Allons, entrez & parlez à Monsieur.

L’Enroué.

Monsieur, c’est de la part de Monsieur Lesec, qui…

M. de Lépargnau.

Un moment & parlez plus bas.

L’Enroué.

Comme vous voudrez, Monsieur.

M. de Lépargnau.

Toi, Lemaigre, aye soin de ne me laisser entrer personne tant qu’il sera ici.

Lemaigre

Oui, oui, Monsieur, comme à l’ordinaire, j’entends.


Scène VII.

M. DE LÉPARGNAU, L’ENROUÉ.
M. de Lépargnau.

Eh bien, qu’est-ce que vous voulez.

L’Enroué.

Monsieur, Monsieur Lesec a dû vous dire que je m’appelle l’Enroué, & que j’étois autrefois, sur votre respect, déchireur de bateaux à la Grenouillère.

M. de Lépargnau.

Il ne m’a pas dit cela.

L’Enroué.

Eh bien, Monsieur, je vous le disons. Or vous savez qu’à force d’être dans liau, je ne peux plus y rien faire ; parce que je sons travaillés de rhumatistes ; mais comme il n’en faut pas moins vivre, je me suis t’avisé d’un petit commerce qui, avec votre secours, en payant s’entend, me ferions un grand bien.

M. de Lépargnau.

Et quel est le commerce que vous voulez faire.

L’Enroué.

Eh pargué, vous ne devinez pas ?

M. de Lépargnau.

Non.

L’Enroué.

C’est de vendre de liau-de-vie à mes anciens camarades les déchireux de bateaux.

M. de Lépargnau.

Eh combien vous faut-il d’argent pour cela ?

L’Enroué.

Oh, Monsieur, je ne taxons pas les honnêtes gens.

M. de Lépargnau.

C’est que je ne peux pas prêter beaucoup.

L’Enroué.

Monsieur Lesec m’a dit comme cela que vous prêtiez six francs pour huit jours, & qu’au bout de la huitaine, il falloit que je vous en rendions sept.

M. de Lépargnau.

Oui, c’est l’usage ; mais il faut être exact.

L’Enroué.

Je vous répondons de venir vous apporter votre argent, avec le revenant bon, tous les Dimanches, & puis le Lundi nous recommencerons.

M. de Lépargnau.

Eh bien, à la bonne heure.

L’Enroué.

Ah ! Monsieur, je boirons bian à vot santé.

M. de Lépargnau.

Tiens, voilà ton affaire. Il compte. Regarde. Allons, prends. Il écrit.

L’Enroué.

Monsieur, excufez avec vot permission, il manque vingt sous.

M. de Lépargnau.

C’est pour te débarrasser. Au lieu de sept francs tu ne m’en rendras que six.

L’Enroué.

Ah ! vous ne voulez me prêter que cent sous ?

M. de Lépargnau.

Tu n’entends pas.
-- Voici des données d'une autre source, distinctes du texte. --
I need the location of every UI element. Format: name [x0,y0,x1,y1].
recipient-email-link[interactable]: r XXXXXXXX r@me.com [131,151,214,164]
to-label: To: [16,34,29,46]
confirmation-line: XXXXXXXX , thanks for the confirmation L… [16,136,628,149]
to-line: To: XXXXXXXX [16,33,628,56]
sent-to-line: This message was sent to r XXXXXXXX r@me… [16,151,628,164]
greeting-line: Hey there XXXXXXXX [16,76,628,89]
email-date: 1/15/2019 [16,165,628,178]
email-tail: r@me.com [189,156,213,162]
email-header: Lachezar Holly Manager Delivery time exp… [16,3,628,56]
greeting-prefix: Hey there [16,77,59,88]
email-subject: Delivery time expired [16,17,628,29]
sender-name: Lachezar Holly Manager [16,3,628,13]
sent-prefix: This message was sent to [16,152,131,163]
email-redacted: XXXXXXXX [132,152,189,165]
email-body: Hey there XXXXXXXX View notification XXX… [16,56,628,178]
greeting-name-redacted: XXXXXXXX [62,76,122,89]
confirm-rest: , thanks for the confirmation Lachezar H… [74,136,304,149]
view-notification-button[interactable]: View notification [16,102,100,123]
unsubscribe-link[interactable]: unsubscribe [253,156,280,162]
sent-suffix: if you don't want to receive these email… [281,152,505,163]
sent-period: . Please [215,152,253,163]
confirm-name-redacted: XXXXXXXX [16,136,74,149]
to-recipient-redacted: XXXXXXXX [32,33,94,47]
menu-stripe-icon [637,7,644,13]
Cent sous & vingt sous que je retiens, cela fait six francs.

L’Enroué.

Mais ce que vous retenez, vous ne me le prêtez pas.

M. de Lépargnau.

Tu vois bien que si ; puisque tu ne seras obligé de me rendre que six francs.

L’Enroué.

Oui ; mais je paie vingt sous pour cent sous, & non pas pour six francs par vot compte.

M. de Lépargnau.

Point du tout ; que je les retienne à-présent, ou que tu me les donnes dans huit jours, c’est la même chose.

L’Enroué.

Quoi ? cent sous sont la même chose que six francs ?

M. de Lépargnau.

Sans doute.

L’Enroué.

À vot compte ; mais pas au mien.

M. de Lépargnau.

C’est que tu comptes mal.

L’Enroué.

Mais, Monsieur, je m’y ferois hacher, cent sous n’ont jamais fait six francs que chez vous.

M. de Lépargnau.

Enfin, vois si tu veux prendre ce que je te donne ou non.

L’Enroué.

Il le faut bien.

M. de Lépargnau.

Songe que tu me rendras six francs.

L’Enroué.

Il faut du moins que je voye s’il y a bien cent sous. Ah ! tenez voilà des pièces qui ne sont pas de deux sous.

M. de Lépargnau.

Allons, elles sont bonnes.

L’Enroué.

Je vous en rendrai de pareilles.

M. de Lépargnau.

Non, je veux un écu de six francs.

L’Enroué.

Mais, Monsieur…

M. de Lépargnau.

Eh bien, tu n’auras rien.

L’Enroué.

Un moment donc que j’apprenne à compter. Six liards chez vous font deux sous, & cent sous font six francs.

M. de Lépargnau.

Je crois que tu veux rire.

L’Enroué.

Ah ! sarpedié, je n’en ai pas d’envie. Il ramasse l’argent & le met dans sa poche. Adieu, Monsieur de Lépargnau, dans huit jours je vous rapporterons six francs.

M. de Lépargnau.

N’y manque pas, sans quoi…

L’Enroué.

Ah ! ne vous mettez pas en peine.

M. de Lépargnau.

Et sur-tout ne dis rien de tout cela, qu’à Monsieur Lesec, sans quoi je ne te prêterai plus rien.

L’Enroué.

Oh, je n’en parlerons qu’à lui.

M. de Lépargnau.

Allons, va-t-en. Il va lui ouvrir la porte.


Scène VIII.

M. DE LÉPARGNAU, POITEVIN, LEMAIGRE.
Lemaigre.

Monsieur, voilà Monsieur Croûte.

Poitevin, déguisé, portant un Tableau noir.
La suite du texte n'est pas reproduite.